Sunday, 20 October 2013

Alternate Best Supporting Actor 1944: Sydney Greenstreet in The Mask of Dimitrios

Sydney Greenstreet did not receive an Oscar nomination for portraying the man who calls himself Mr. Peters in The Mask of Dimitrios.

Sydney Greenstreet is probably best known for playing the shady Gutman in The Maltese Falcon. Greenstreet in this film once again plays a somewhat similar role with some key differences. As Gutman Greenstreet played a smooth but evil man, here he plays a shady character but one who technically is trying to ruin things for a genuinely evil character. Greenstreet plays the mysterious Mr. Peters who the writer Cornelius (Peter Lorre) comes across while tracking down the truth about a rather fierce criminal by the name of Dimitrios. Another difference is Greenstreet's take with the character of Mr. Peters which he certainly portrays in a rather different fashion from the way he played Gutman.

Where Greenstreet played Gutman as an excessively astute figure who knew absolutely everything or at least acted as if he did. Greenstreet downplays the suaveness a bit in his performance as Mr. Peters who may know quite a bit but is more then anything else trying to figure out what he does not know. Greenstreet still has plenty of magnetism in this role though too and really his downplaying of it is a better for for the role of Mr. Peters who at first is only after some money through blackmail. Mr. Peters is a smart guy and Greenstreet plays him as such but as a smart guy with a rather simplistic plan without any grand schemes involved like old Caspar Gutman had.

The Mask of Dimitrios is a missed opportunity because the film comes in and out of Greenstreet and Lorre's investigation, instead choosing to focus on a series of flashbacks about Dimitrios which unfortunately don't even include Greenstreet when they very easily could have. As I said in my review of Peter Lorre in this film, Lorre and Greenstreet are great together. It is something particularly special just to hear these two guys talk to one another. Greenstreet is quite the master of exposition of any kind. No matter what the information may be, whether it really is interesting or not, Greenstreet is able to make something easy to listen do to his special voice and diction. 

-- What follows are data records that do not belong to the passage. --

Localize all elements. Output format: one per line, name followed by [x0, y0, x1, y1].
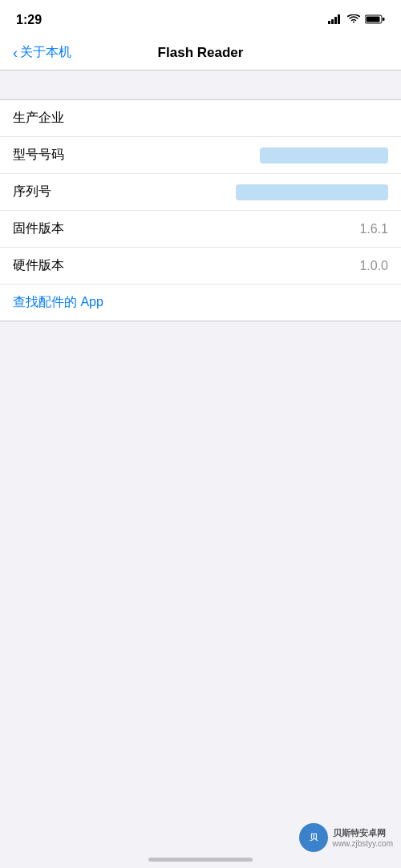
nav-bar: ‹ 关于本机 Flash Reader — [0, 35, 401, 71]
table-row: 生产企业 — [0, 100, 401, 137]
find-app-link-row[interactable]: 查找配件的 App — [0, 285, 401, 321]
svg-rect-1 — [331, 19, 334, 24]
back-button[interactable]: ‹ 关于本机 — [13, 44, 71, 61]
status-time: 1:29 — [16, 13, 42, 27]
watermark: 贝 贝斯特安卓网 www.zjbstyy.com — [299, 823, 393, 852]
svg-rect-3 — [338, 14, 340, 24]
wifi-icon — [347, 13, 360, 27]
firmware-value: 1.6.1 — [359, 222, 388, 236]
row-label-hardware: 硬件版本 — [13, 257, 64, 274]
table-row: 型号号码 — [0, 137, 401, 174]
row-label-firmware: 固件版本 — [13, 220, 64, 237]
table-row: 固件版本 1.6.1 — [0, 211, 401, 248]
row-label-manufacturer: 生产企业 — [13, 110, 64, 127]
hardware-value: 1.0.0 — [359, 259, 388, 273]
find-app-link[interactable]: 查找配件的 App — [13, 294, 103, 311]
watermark-text: 贝斯特安卓网 www.zjbstyy.com — [333, 827, 393, 848]
row-label-model: 型号号码 — [13, 147, 64, 164]
svg-rect-5 — [367, 17, 380, 22]
signal-icon — [328, 13, 342, 27]
svg-rect-0 — [328, 21, 330, 24]
bottom-area — [0, 321, 401, 722]
chevron-left-icon: ‹ — [13, 46, 18, 60]
page-title: Flash Reader — [158, 45, 244, 61]
battery-icon — [365, 13, 385, 27]
serial-value-blurred — [236, 184, 388, 200]
svg-rect-6 — [383, 18, 385, 21]
svg-rect-2 — [334, 17, 337, 24]
watermark-logo: 贝 — [299, 823, 328, 852]
status-bar: 1:29 — [0, 0, 401, 35]
table-row: 序列号 — [0, 174, 401, 211]
settings-group: 生产企业 型号号码 序列号 固件版本 1.6.1 硬件版本 1.0.0 查找配件… — [0, 99, 401, 321]
content-area: 生产企业 型号号码 序列号 固件版本 1.6.1 硬件版本 1.0.0 查找配件… — [0, 99, 401, 321]
table-row: 硬件版本 1.0.0 — [0, 248, 401, 285]
row-label-serial: 序列号 — [13, 184, 51, 200]
status-icons — [328, 13, 385, 27]
back-label: 关于本机 — [20, 44, 71, 61]
home-indicator — [148, 858, 253, 862]
model-value-blurred — [260, 147, 388, 164]
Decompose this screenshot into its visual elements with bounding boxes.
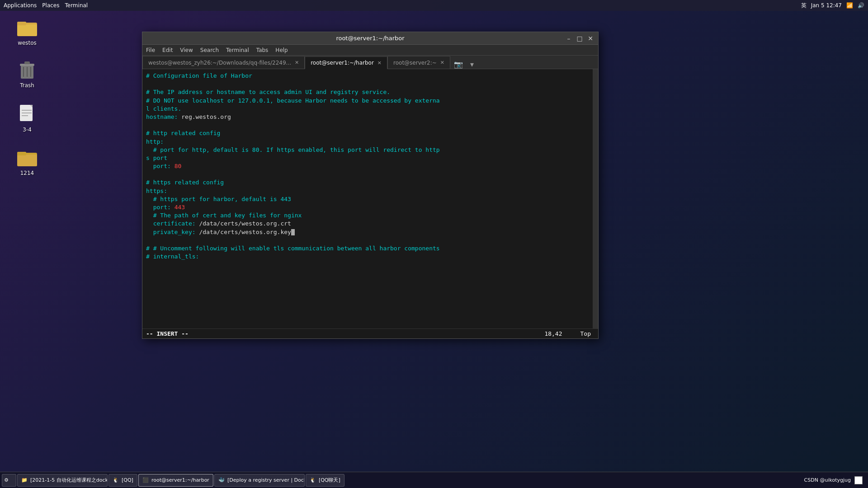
language-indicator: 英 — [801, 2, 807, 9]
terminal-window: root@server1:~/harbor – □ ✕ File Edit Vi… — [142, 32, 599, 339]
taskbar-qq-chat[interactable]: 🐧 [QQ聊天] — [306, 474, 344, 487]
file-manager-label: [2021-1-5 自动化运维课程之docker... — [30, 477, 108, 483]
line-4: l clients. — [146, 105, 588, 113]
terminal-title: root@server1:~/harbor — [336, 35, 404, 42]
line-13: # https port for harbor, default is 443 — [146, 195, 588, 203]
line-10: port: 80 — [146, 162, 588, 170]
line-7: http: — [146, 138, 588, 146]
tab-1[interactable]: westos@westos_zyh26:~/Downloads/qq-files… — [142, 56, 305, 69]
line-3: # DO NOT use localhost or 127.0.0.1, bec… — [146, 97, 588, 105]
line-15: # The path of cert and key files for ngi… — [146, 211, 588, 220]
top-bar-right: 英 Jan 5 12:47 📶 🔊 — [801, 2, 864, 9]
terminal-statusbar: -- INSERT -- 18,42 Top — [142, 328, 598, 338]
qq-chat-label: [QQ聊天] — [319, 477, 340, 483]
terminal-task-icon: ⬛ — [142, 477, 149, 483]
desktop-icon-westos[interactable]: westos — [9, 16, 45, 46]
terminal-menu[interactable]: Terminal — [65, 2, 88, 9]
svg-rect-2 — [17, 22, 26, 25]
taskbar-settings[interactable]: ⚙ — [2, 474, 16, 487]
line-blank-4 — [146, 236, 588, 244]
line-blank-1 — [146, 80, 588, 88]
taskbar-terminal[interactable]: ⬛ root@server1:~/harbor — [138, 474, 213, 487]
taskbar: ⚙ 📁 [2021-1-5 自动化运维课程之docker... 🐧 [QQ] ⬛… — [0, 472, 868, 488]
terminal-task-label: root@server1:~/harbor — [151, 477, 209, 483]
menu-file[interactable]: File — [146, 47, 155, 53]
line-8: # port for http, default is 80. If https… — [146, 146, 588, 154]
taskbar-qq[interactable]: 🐧 [QQ] — [108, 474, 137, 487]
qq-label: [QQ] — [122, 477, 133, 483]
folder-icon-1214 — [16, 146, 38, 168]
docker-label: [Deploy a registry server | Docker D... — [227, 477, 305, 483]
desktop-icon-1214[interactable]: 1214 — [9, 146, 45, 176]
file-3-4-label: 3-4 — [23, 127, 32, 133]
tab-3[interactable]: root@server2:~ ✕ — [387, 56, 450, 69]
tab-dropdown[interactable]: ▾ — [467, 60, 477, 69]
minimize-button[interactable]: – — [565, 35, 573, 42]
line-11: # https related config — [146, 178, 588, 187]
top-bar-left: Applications Places Terminal — [4, 2, 88, 9]
taskbar-docker[interactable]: 🐳 [Deploy a registry server | Docker D..… — [214, 474, 305, 487]
menu-help[interactable]: Help — [275, 47, 288, 53]
svg-rect-1 — [17, 24, 37, 36]
desktop-icon-trash[interactable]: Trash — [9, 59, 45, 89]
taskbar-right: CSDN @uikotygjug — [804, 476, 866, 484]
menu-tabs[interactable]: Tabs — [256, 47, 269, 53]
folder-1214-label: 1214 — [20, 170, 34, 176]
file-icon-3-4 — [16, 103, 38, 125]
top-bar: Applications Places Terminal 英 Jan 5 12:… — [0, 0, 868, 11]
trash-icon — [16, 59, 38, 80]
line-19: # internal_tls: — [146, 253, 588, 261]
terminal-tabs: westos@westos_zyh26:~/Downloads/qq-files… — [142, 56, 598, 69]
line-17: private_key: /data/certs/westos.org.key — [146, 228, 588, 236]
svg-rect-5 — [24, 61, 30, 64]
close-button[interactable]: ✕ — [586, 35, 594, 42]
qq-chat-icon: 🐧 — [310, 477, 316, 483]
tab-1-label: westos@westos_zyh26:~/Downloads/qq-files… — [148, 60, 291, 66]
line-blank-3 — [146, 170, 588, 178]
places-menu[interactable]: Places — [42, 2, 59, 9]
applications-menu[interactable]: Applications — [4, 2, 37, 9]
menu-search[interactable]: Search — [200, 47, 219, 53]
docker-icon: 🐳 — [218, 477, 225, 483]
tab-2-close[interactable]: ✕ — [377, 60, 382, 66]
terminal-titlebar: root@server1:~/harbor – □ ✕ — [142, 32, 598, 45]
menu-edit[interactable]: Edit — [162, 47, 173, 53]
csdn-label: CSDN @uikotygjug — [804, 477, 851, 483]
svg-rect-16 — [17, 152, 26, 155]
line-9: s port — [146, 154, 588, 162]
menu-terminal[interactable]: Terminal — [226, 47, 249, 53]
settings-icon: ⚙ — [4, 477, 9, 483]
tab-3-close[interactable]: ✕ — [440, 60, 444, 66]
qq-icon: 🐧 — [113, 477, 119, 483]
scroll-position: Top — [580, 330, 591, 337]
tab-screenshot-icon[interactable]: 📷 — [450, 60, 467, 69]
svg-rect-15 — [17, 155, 37, 166]
volume-icon: 🔊 — [858, 2, 864, 9]
color-swatch — [854, 476, 863, 484]
scrollbar[interactable] — [593, 69, 598, 328]
tab-3-label: root@server2:~ — [393, 60, 437, 66]
vim-mode: -- INSERT -- — [146, 330, 189, 337]
line-5: hostname: reg.westos.org — [146, 113, 588, 121]
tab-1-close[interactable]: ✕ — [295, 60, 299, 66]
line-6: # http related config — [146, 129, 588, 137]
tab-2-label: root@server1:~/harbor — [311, 60, 374, 66]
westos-label: westos — [18, 40, 37, 46]
file-manager-icon: 📁 — [21, 477, 28, 483]
line-1: # Configuration file of Harbor — [146, 72, 588, 80]
trash-label: Trash — [20, 82, 34, 89]
line-12: https: — [146, 187, 588, 195]
datetime: Jan 5 12:47 — [811, 2, 842, 9]
desktop-icon-3-4[interactable]: 3-4 — [9, 103, 45, 133]
terminal-controls: – □ ✕ — [565, 35, 594, 42]
wifi-icon: 📶 — [846, 2, 853, 9]
line-14: port: 443 — [146, 203, 588, 211]
terminal-menubar: File Edit View Search Terminal Tabs Help — [142, 45, 598, 56]
folder-icon-westos — [16, 16, 38, 38]
menu-view[interactable]: View — [180, 47, 193, 53]
taskbar-file-manager[interactable]: 📁 [2021-1-5 自动化运维课程之docker... — [17, 474, 108, 487]
maximize-button[interactable]: □ — [576, 35, 584, 42]
terminal-content[interactable]: # Configuration file of Harbor # The IP … — [142, 69, 598, 328]
cursor-position: 18,42 — [544, 330, 562, 337]
tab-2[interactable]: root@server1:~/harbor ✕ — [305, 56, 387, 69]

Peter Lorre in this film ended up being held back by the fact that he really had absolutely no character and really it was a good thing that Peter Lorre is such a character all by himself. Greenstreet actually has something to work with when it comes to Mr. Peters who has a bit of a journey as character while he takes a journey in tracking down Dimitrios. The character arc is relatively simple in that Mr. Peters is a first doing it for money then at the end does it for revenge, but Greenstreet is very effective in portraying this and finds why Mr. Peters would have the change of heart in the final scenes of the film where they find Dimitrios and his money.

When first they just find the money Greenstreet is quite amusingly blunt in showing the rather hollow moment of greedy lust as Peters almost seems to sniff the money. He quickly becomes moralistic when they find Dimitrios though. Greenstreet meets the extreme challenge though and alludes that the swing is caused by a strong hatred that comes from seeing the man who double crossed him face to face again. Greenstreet really carries the ending especially well particularly his expression of righteous indignation as he stares down Dimitrios with Dimitrios not having the upper hand for once.

Where Peter Lorre's performance in this film was an actor making something out of absolutely nothing Greenstreet makes even a little more by having just a bit more to work with. Again Mr. Peters is not an especially complex character and much of what makes him an interesting character is that Sydney Greenstreet is simply an interesting actor, but the little depth that there is to the role Greenstreet brings to life quite well. Greenstreet and Lorre both are always trailing the main plot in this film and technically they should be secondary in interest. The two actors' chemistry carries their half and actually steals the film as their simple final goodbye has more emotional power to it then any of the scenes depicting Demitrios's double dealings.